▼
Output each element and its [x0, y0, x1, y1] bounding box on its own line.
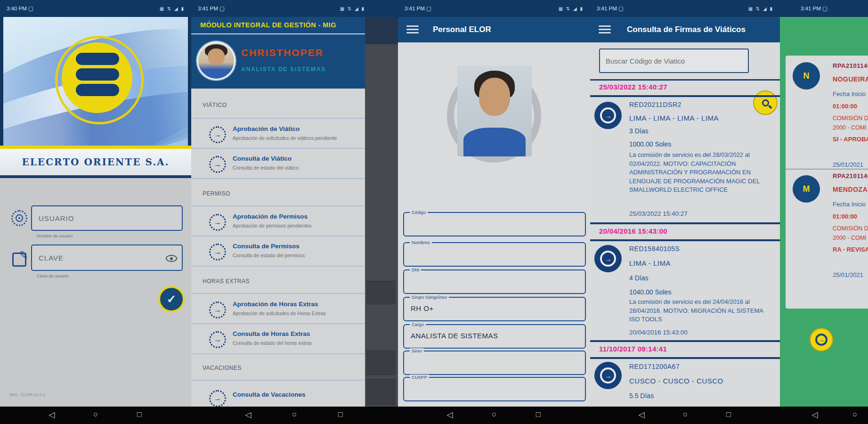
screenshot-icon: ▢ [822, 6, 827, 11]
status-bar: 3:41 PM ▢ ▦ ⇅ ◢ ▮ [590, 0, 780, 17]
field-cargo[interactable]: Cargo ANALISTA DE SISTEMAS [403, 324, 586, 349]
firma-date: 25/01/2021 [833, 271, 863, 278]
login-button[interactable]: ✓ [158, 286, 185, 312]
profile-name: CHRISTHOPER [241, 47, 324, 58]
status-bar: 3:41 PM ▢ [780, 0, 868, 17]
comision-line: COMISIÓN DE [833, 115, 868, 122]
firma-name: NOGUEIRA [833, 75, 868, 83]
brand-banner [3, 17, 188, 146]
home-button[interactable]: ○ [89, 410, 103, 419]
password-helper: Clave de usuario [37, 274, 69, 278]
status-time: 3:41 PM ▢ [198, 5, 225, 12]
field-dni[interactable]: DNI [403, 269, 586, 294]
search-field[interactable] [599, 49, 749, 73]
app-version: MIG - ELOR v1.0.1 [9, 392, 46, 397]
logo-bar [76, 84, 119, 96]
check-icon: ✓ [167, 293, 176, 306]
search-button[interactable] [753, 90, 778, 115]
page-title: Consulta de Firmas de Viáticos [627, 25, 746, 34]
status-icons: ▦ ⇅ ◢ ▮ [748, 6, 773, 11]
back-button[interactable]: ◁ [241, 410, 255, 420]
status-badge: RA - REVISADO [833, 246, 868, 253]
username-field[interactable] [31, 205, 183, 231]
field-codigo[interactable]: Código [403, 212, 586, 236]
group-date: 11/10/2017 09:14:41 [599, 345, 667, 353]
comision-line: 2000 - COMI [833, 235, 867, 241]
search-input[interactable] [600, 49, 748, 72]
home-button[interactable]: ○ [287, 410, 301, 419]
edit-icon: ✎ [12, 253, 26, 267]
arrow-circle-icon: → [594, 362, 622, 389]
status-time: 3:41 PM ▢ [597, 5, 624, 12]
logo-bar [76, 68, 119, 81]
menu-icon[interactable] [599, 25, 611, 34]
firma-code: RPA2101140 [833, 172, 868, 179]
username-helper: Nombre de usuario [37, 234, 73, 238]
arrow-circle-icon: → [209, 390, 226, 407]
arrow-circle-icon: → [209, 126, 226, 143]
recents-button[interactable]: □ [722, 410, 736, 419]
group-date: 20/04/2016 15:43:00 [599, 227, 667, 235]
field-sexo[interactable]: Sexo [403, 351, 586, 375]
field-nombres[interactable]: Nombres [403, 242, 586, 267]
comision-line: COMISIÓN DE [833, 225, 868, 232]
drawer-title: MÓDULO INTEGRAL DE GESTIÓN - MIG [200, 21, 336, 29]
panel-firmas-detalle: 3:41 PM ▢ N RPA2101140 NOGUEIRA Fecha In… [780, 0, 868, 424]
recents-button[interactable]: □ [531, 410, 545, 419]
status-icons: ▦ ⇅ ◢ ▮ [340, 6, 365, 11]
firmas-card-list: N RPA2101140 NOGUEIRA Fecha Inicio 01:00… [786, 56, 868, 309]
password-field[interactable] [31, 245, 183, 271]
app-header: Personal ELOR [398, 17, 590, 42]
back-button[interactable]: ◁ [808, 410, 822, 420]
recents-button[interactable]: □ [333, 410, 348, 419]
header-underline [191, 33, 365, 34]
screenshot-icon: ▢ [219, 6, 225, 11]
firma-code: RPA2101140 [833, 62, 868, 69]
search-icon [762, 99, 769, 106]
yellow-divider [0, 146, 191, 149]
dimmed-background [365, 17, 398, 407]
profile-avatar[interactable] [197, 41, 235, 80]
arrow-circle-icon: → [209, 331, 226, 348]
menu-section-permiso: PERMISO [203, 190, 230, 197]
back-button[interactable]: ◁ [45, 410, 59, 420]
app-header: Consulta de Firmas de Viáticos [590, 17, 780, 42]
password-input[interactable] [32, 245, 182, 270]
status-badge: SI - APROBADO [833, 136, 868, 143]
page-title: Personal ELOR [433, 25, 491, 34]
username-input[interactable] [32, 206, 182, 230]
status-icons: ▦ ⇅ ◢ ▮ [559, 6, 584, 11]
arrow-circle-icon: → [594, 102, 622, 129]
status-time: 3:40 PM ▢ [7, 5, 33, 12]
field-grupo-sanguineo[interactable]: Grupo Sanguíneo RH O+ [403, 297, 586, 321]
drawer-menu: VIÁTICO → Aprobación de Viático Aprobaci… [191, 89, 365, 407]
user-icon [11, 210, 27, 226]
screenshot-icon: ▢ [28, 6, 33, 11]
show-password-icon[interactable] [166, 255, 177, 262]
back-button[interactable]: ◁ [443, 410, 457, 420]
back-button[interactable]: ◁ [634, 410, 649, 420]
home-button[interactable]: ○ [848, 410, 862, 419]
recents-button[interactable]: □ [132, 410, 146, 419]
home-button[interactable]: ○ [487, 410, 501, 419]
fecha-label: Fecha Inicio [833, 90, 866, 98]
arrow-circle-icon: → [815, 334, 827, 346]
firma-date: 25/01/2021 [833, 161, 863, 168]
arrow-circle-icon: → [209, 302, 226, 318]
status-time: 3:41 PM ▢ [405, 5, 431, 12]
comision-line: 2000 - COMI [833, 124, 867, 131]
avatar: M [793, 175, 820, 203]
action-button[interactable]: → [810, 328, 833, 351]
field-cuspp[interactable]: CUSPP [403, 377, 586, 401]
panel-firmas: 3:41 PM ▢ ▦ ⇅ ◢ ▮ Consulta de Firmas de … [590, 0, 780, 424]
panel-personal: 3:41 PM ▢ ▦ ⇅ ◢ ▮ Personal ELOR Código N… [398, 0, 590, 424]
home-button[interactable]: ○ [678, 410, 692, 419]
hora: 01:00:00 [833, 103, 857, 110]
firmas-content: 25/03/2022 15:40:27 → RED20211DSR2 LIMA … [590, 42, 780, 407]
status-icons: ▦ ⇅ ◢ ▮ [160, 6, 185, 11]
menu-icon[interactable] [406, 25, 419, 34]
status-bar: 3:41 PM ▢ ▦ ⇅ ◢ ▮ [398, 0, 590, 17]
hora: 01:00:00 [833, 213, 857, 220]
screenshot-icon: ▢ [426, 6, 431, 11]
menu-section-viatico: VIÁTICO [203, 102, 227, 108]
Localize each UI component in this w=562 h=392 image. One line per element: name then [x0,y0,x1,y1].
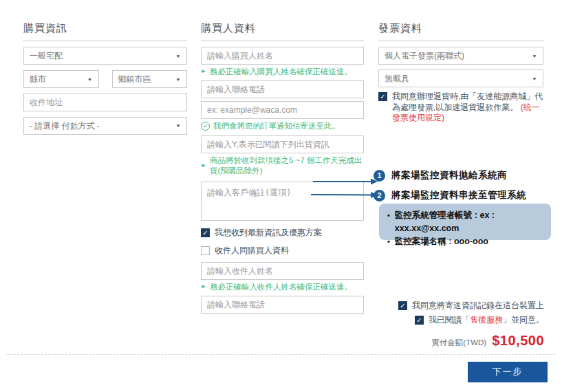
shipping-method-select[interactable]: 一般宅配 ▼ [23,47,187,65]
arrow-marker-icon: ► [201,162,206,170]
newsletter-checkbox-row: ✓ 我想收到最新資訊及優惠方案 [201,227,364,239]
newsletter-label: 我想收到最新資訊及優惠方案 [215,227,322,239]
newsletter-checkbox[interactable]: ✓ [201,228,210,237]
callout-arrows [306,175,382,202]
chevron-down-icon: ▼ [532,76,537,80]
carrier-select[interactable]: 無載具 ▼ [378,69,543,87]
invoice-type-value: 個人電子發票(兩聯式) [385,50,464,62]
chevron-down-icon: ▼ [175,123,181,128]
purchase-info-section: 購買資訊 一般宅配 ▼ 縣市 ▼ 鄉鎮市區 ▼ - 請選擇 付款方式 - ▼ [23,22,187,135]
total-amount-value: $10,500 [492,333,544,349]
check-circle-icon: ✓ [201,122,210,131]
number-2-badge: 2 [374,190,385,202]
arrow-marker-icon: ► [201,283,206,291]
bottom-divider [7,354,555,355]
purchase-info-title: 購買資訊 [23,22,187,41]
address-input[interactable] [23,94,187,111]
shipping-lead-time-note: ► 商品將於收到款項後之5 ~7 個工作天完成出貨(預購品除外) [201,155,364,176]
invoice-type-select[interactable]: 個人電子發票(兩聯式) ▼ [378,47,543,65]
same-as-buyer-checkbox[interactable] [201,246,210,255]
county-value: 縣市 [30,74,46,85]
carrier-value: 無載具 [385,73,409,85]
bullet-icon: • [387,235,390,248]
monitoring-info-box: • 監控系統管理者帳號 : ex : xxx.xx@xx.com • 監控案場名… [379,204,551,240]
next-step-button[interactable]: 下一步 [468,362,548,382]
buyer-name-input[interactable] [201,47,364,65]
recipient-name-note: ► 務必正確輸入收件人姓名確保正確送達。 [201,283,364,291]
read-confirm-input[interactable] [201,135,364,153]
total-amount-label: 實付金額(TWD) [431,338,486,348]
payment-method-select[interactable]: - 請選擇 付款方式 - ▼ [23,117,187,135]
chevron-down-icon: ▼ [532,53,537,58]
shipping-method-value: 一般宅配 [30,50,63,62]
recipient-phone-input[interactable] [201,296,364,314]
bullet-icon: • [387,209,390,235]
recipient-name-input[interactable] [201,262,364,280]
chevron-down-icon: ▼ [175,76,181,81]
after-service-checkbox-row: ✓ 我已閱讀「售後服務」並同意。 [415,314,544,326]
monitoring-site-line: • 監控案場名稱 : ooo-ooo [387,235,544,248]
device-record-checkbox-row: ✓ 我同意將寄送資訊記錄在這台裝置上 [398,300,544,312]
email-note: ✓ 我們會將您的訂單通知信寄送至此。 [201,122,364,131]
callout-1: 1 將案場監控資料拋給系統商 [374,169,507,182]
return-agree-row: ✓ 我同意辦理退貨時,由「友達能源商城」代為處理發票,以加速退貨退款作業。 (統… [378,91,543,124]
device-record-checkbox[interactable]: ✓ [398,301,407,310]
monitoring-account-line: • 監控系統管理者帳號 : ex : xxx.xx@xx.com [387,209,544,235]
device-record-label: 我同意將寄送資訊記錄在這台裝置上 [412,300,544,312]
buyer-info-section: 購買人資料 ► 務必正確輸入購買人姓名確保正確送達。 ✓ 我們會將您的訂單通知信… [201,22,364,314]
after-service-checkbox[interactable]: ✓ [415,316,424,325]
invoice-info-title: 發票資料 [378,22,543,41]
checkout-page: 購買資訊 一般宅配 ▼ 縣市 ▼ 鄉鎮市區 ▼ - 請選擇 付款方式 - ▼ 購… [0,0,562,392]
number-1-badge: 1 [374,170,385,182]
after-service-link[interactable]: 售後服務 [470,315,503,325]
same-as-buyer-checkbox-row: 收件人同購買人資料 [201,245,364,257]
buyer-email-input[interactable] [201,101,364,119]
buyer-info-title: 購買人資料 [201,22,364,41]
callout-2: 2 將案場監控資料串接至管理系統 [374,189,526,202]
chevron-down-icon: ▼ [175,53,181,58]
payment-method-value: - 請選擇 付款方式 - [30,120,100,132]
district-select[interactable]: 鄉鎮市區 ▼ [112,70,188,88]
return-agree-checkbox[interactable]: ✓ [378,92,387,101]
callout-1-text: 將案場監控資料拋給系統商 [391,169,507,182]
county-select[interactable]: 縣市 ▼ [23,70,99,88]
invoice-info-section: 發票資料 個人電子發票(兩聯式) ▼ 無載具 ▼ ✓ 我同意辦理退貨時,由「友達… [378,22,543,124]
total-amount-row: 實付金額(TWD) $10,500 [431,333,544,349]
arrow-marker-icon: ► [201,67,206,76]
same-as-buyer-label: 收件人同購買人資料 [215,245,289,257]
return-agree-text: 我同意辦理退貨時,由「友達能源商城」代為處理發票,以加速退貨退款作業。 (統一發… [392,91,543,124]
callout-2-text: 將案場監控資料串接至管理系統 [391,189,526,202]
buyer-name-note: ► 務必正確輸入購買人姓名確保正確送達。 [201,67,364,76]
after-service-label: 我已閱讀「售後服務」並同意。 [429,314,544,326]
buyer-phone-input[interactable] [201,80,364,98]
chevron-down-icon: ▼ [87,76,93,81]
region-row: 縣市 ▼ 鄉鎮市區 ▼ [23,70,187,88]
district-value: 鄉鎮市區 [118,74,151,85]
▲
_What the exercise asks_.
Note every line above where the string "purchase" shows up, and copy those lines.

_Expected output_.
purchase-info-section: 購買資訊 一般宅配 ▼ 縣市 ▼ 鄉鎮市區 ▼ - 請選擇 付款方式 - ▼ [23,22,187,135]
purchase-info-title: 購買資訊 [23,22,187,41]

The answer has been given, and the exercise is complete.